On Thursday, the new chancellor of the exchequer, George Osborne, announced a series of reforms to financial regulation in the UK, including abolishing the FSA and handing prudential regulation to the Bank of England, while creating a new body to oversee conduct.
“The announcement also marks the end of the tripartite system of financial regulation spearheaded in 1997 by then chancellor Gordon Brown, whereby the Bank of England, FSA, and Treasury shared responsibility for financial oversight. The tripartite system of regulation was heavily undermined by the financial crisis that hit the United Kingdom in 2007–09, with the FSA bearing the brunt of the blame for its failure to foresee the problems,” observes IHS Global Insight in a research note.
IHS says that when it was in opposition the Conservative Party was a strong critic of the tripartite system, “claiming that by fragmenting responsibility to such a high degree, there was no accountability.”
“This position was supported by the financial crisis, when none of the three regulatory bodies claimed responsibility for the events that led to a run on U.K. bank Northern Rock and its subsequent nationalisation,” it adds. “A further problem of tripartite regulation highlighted by the crisis was the fact that rapid decision-making was nearly impossible given the complicated nature of the system, which depended on consensus.”
In addition to the break up of the FSA, IHS notes that the British government is also planning to introduce a tax on banks, and is demanding further restraint on bankers’ pay; and, a new independent commission will be created to investigate whether big banks should be broken up and their investment and retail branches separated.
“The changes being enacted come at a pivotal moment for global financial regulation as countries around the world seek to strengthen market rules, especially on banking capital and the derivates sector,” it says.
“There are, however, potential pitfalls for the new regulatory system presented by the government, despite the discrediting of the tripartite system,” IHS cautions.
“Centralising responsibility for micro and macroprudential oversight in one body has the potential to limit information flows on law-making while also reducing the willingness of the organisation to experiment with new and perhaps untested regulation.
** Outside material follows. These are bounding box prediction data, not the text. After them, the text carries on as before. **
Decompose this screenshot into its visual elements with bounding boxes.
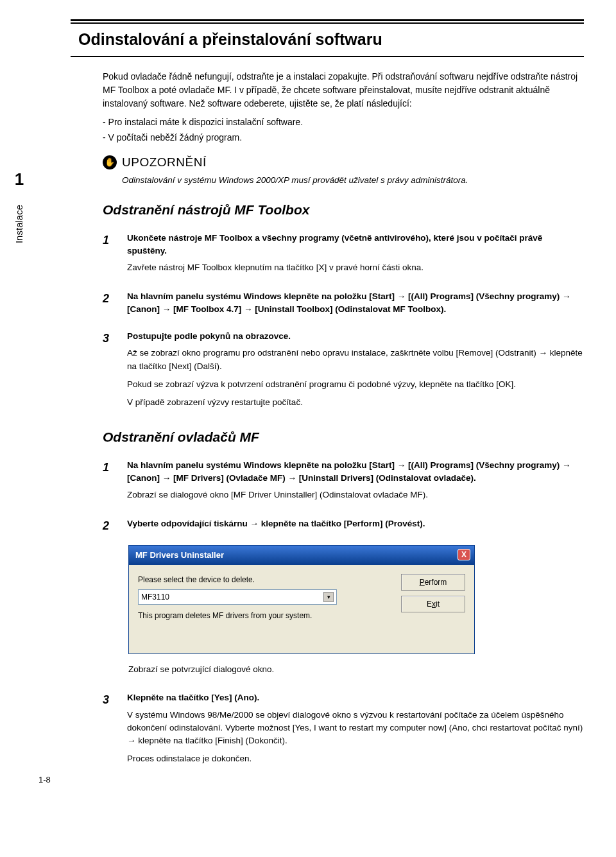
step-para: V případě zobrazení výzvy restartujte po… [127,396,584,409]
step: 2 Vyberte odpovídající tiskárnu → klepně… [103,517,584,535]
chevron-down-icon[interactable]: ▾ [323,592,334,602]
dialog-note: This program deletes MF drivers from you… [138,610,392,621]
dialog-prompt: Please select the device to delete. [138,574,392,585]
chapter-number: 1 [0,167,38,192]
step-number: 3 [103,330,116,414]
step-number: 3 [103,691,116,770]
step-para: Pokud se zobrazí výzva k potvrzení odstr… [127,378,584,391]
step-number: 2 [103,290,116,320]
step-para: Zobrazí se dialogové okno [MF Driver Uni… [127,489,584,501]
chapter-label: Instalace [12,205,27,243]
step-bold: Na hlavním panelu systému Windows klepně… [127,290,584,316]
prereq-list: Pro instalaci máte k dispozici instalačn… [103,116,584,144]
selected-device: MF3110 [141,591,169,603]
step: 1 Ukončete nástroje MF Toolbox a všechny… [103,232,584,280]
intro-text: Pokud ovladače řádně nefungují, odstraňt… [103,70,584,110]
warning-text: Odinstalování v systému Windows 2000/XP … [122,174,584,187]
warning-row: ✋ UPOZORNĚNÍ [103,153,584,172]
section-heading-toolbox: Odstranění nástrojů MF Toolbox [103,200,584,220]
list-item: Pro instalaci máte k dispozici instalačn… [103,116,584,129]
step-number: 1 [103,232,116,280]
page-title: Odinstalování a přeinstalování softwaru [78,28,576,52]
step-bold: Na hlavním panelu systému Windows klepně… [127,459,584,485]
list-item: V počítači neběží žádný program. [103,131,584,144]
step: 3 Klepněte na tlačítko [Yes] (Ano). V sy… [103,691,584,770]
step-bold: Postupujte podle pokynů na obrazovce. [127,330,584,343]
exit-button[interactable]: Exit [401,596,465,612]
step-para: Zavřete nástroj MF Toolbox klepnutím na … [127,261,584,274]
step-bold: Vyberte odpovídající tiskárnu → klepněte… [127,517,584,530]
step-para: Až se zobrazí okno programu pro odstraně… [127,347,584,373]
step-para: Proces odinstalace je dokončen. [127,752,584,765]
chapter-marker: 1 Instalace [0,167,38,247]
step-para: V systému Windows 98/Me/2000 se objeví d… [127,709,584,748]
close-icon[interactable]: X [458,549,470,560]
page-number: 1-8 [38,774,51,786]
warning-label: UPOZORNĚNÍ [122,153,207,172]
section-heading-drivers: Odstranění ovladačů MF [103,427,584,447]
device-select[interactable]: MF3110 ▾ [138,589,337,605]
step: 3 Postupujte podle pokynů na obrazovce. … [103,330,584,414]
step: Zobrazí se potvrzující dialogové okno. [128,663,584,681]
hand-stop-icon: ✋ [103,155,117,169]
page-title-box: Odinstalování a přeinstalování softwaru [71,22,584,57]
after-dialog-text: Zobrazí se potvrzující dialogové okno. [128,663,584,676]
step-bold: Klepněte na tlačítko [Yes] (Ano). [127,691,584,704]
step-number: 2 [103,517,116,535]
step: 1 Na hlavním panelu systému Windows klep… [103,459,584,507]
step-number: 1 [103,459,116,507]
dialog-title: MF Drivers Uninstaller [135,549,224,562]
uninstaller-dialog: MF Drivers Uninstaller X Please select t… [128,545,475,655]
step: 2 Na hlavním panelu systému Windows klep… [103,290,584,320]
step-bold: Ukončete nástroje MF Toolbox a všechny p… [127,232,584,258]
perform-button[interactable]: Perform [401,574,465,591]
dialog-titlebar: MF Drivers Uninstaller X [129,546,474,566]
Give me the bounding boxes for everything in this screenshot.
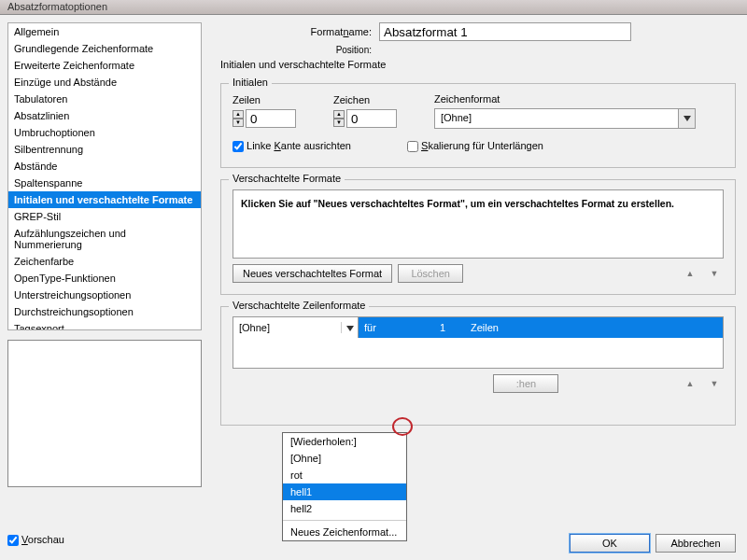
sidebar-item[interactable]: Silbentrennung <box>8 141 201 158</box>
dropdown-item[interactable]: [Ohne] <box>283 450 406 467</box>
nested-hint-box: Klicken Sie auf "Neues verschachteltes F… <box>233 189 724 259</box>
skalierung-checkbox[interactable] <box>407 141 418 152</box>
zeilen-label: Zeilen <box>233 94 296 105</box>
position-label: Position: <box>220 45 379 55</box>
zeilen-spin-up[interactable]: ▲ <box>233 110 244 119</box>
sidebar-item[interactable]: Allgemein <box>8 23 201 40</box>
linke-kante-label: Linke Kante ausrichten <box>247 140 351 151</box>
dropdown-item[interactable]: hell2 <box>283 500 406 517</box>
dropdown-new-format[interactable]: Neues Zeichenformat... <box>283 524 406 540</box>
zeichen-input[interactable] <box>346 109 397 128</box>
ok-button[interactable]: OK <box>570 534 650 553</box>
sidebar-item[interactable]: OpenType-Funktionen <box>8 270 201 287</box>
skalierung-label: Skalierung für Unterlängen <box>421 140 543 151</box>
preview-checkbox[interactable] <box>7 535 19 546</box>
zeichenformat-combo[interactable]: [Ohne] <box>434 108 696 129</box>
sidebar-item[interactable]: Zeichenfarbe <box>8 253 201 270</box>
line-style-count: 1 <box>415 322 471 333</box>
chevron-down-icon <box>341 322 358 333</box>
initialen-legend: Initialen <box>229 77 272 88</box>
line-styles-group: Verschachtelte Zeilenformate [Ohne] für … <box>220 306 736 426</box>
line-style-format-combo[interactable]: [Ohne] <box>233 317 359 338</box>
zeichenformat-label: Zeichenformat <box>434 93 724 105</box>
sidebar-item[interactable]: Aufzählungszeichen und Nummerierung <box>8 225 201 253</box>
sidebar-item[interactable]: GREP-Stil <box>8 208 201 225</box>
sidebar-item[interactable]: Absatzlinien <box>8 107 201 124</box>
sidebar-item[interactable]: Grundlegende Zeichenformate <box>8 40 201 57</box>
linke-kante-checkbox[interactable] <box>233 141 244 152</box>
line-styles-legend: Verschachtelte Zeilenformate <box>229 300 369 311</box>
zeichen-label: Zeichen <box>333 94 397 105</box>
zeichen-spin-up[interactable]: ▲ <box>333 110 345 119</box>
sidebar-item[interactable]: Unterstreichungsoptionen <box>8 287 201 303</box>
formatname-input[interactable] <box>379 22 631 41</box>
sidebar-item[interactable]: Umbruchoptionen <box>8 124 201 141</box>
sidebar-item[interactable]: Erweiterte Zeichenformate <box>8 57 201 74</box>
formatname-label: Formatname: <box>220 26 379 37</box>
dropdown-item[interactable]: rot <box>283 467 406 483</box>
zeilen-input[interactable] <box>246 109 296 128</box>
sidebar-item[interactable]: Durchstreichungsoptionen <box>8 303 201 320</box>
nested-legend: Verschachtelte Formate <box>229 173 345 184</box>
new-nested-format-button[interactable]: Neues verschachteltes Format <box>233 264 392 283</box>
sidebar-item[interactable]: Einzüge und Abstände <box>8 74 201 91</box>
category-list: AllgemeinGrundlegende ZeichenformateErwe… <box>7 22 202 330</box>
dropdown-item[interactable]: [Wiederholen:] <box>283 433 406 450</box>
sidebar-item[interactable]: Initialen und verschachtelte Formate <box>8 191 201 208</box>
sidebar-item[interactable]: Spaltenspanne <box>8 175 201 191</box>
move-down-icon[interactable]: ▼ <box>705 266 724 281</box>
line-move-up-icon[interactable]: ▲ <box>681 376 699 391</box>
sidebar-item[interactable]: Abstände <box>8 158 201 175</box>
initialen-group: Initialen Zeilen ▲ ▼ Zeichen <box>220 83 736 168</box>
delete-line-style-button[interactable]: :hen <box>493 374 558 393</box>
line-style-row[interactable]: [Ohne] für 1 Zeilen <box>233 317 723 338</box>
sidebar-item[interactable]: Tabulatoren <box>8 91 201 107</box>
zeichen-spin-down[interactable]: ▼ <box>333 119 345 127</box>
delete-nested-format-button[interactable]: Löschen <box>398 264 463 283</box>
line-style-through: für <box>359 322 415 333</box>
dropdown-item[interactable]: hell1 <box>283 483 406 500</box>
nested-formats-group: Verschachtelte Formate Klicken Sie auf "… <box>220 179 736 295</box>
line-style-unit: Zeilen <box>471 322 545 333</box>
sidebar-item[interactable]: Tagsexport <box>8 320 201 330</box>
preview-panel <box>7 340 202 487</box>
move-up-icon[interactable]: ▲ <box>681 266 699 281</box>
window-titlebar: Absatzformatoptionen <box>0 0 747 15</box>
chevron-down-icon <box>678 109 695 128</box>
line-move-down-icon[interactable]: ▼ <box>705 376 724 391</box>
zeilen-spin-down[interactable]: ▼ <box>233 119 244 127</box>
section-title: Initialen und verschachtelte Formate <box>220 59 736 70</box>
character-style-dropdown[interactable]: [Wiederholen:][Ohne]rothell1hell2Neues Z… <box>282 432 407 541</box>
cancel-button[interactable]: Abbrechen <box>655 534 736 553</box>
preview-label: Vorschau <box>21 534 64 545</box>
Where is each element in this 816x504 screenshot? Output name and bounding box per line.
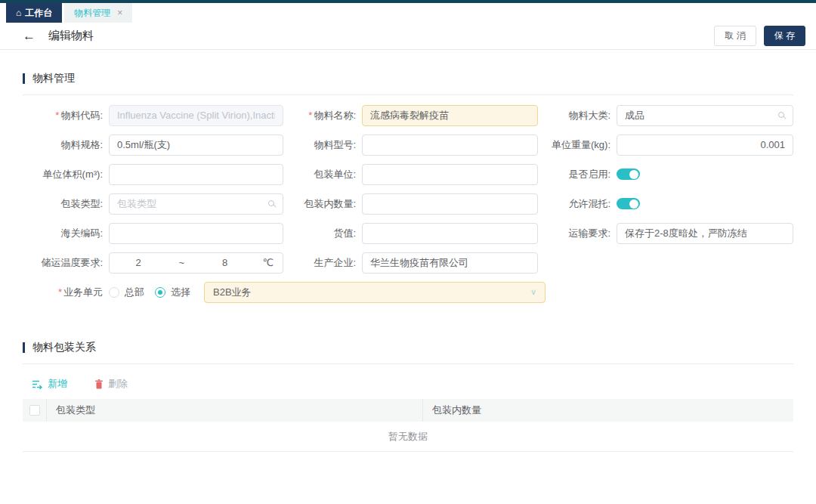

Furthermore, the Bank of England’s ability to create a mechanism to act as an early-warning system for potential market and financial risks remains highly dubious,” it says.
“The government is eager to ensure that the transition to the new regulatory system is smooth and conducted with minimum disruption to the financial services industry. However, the task of strengthening regulation will now fall to the Bank of England, which will have to tread a fine line between tightening oversight of financial bodies and not undermining the competitiveness of the important financial services industry,” it concludes.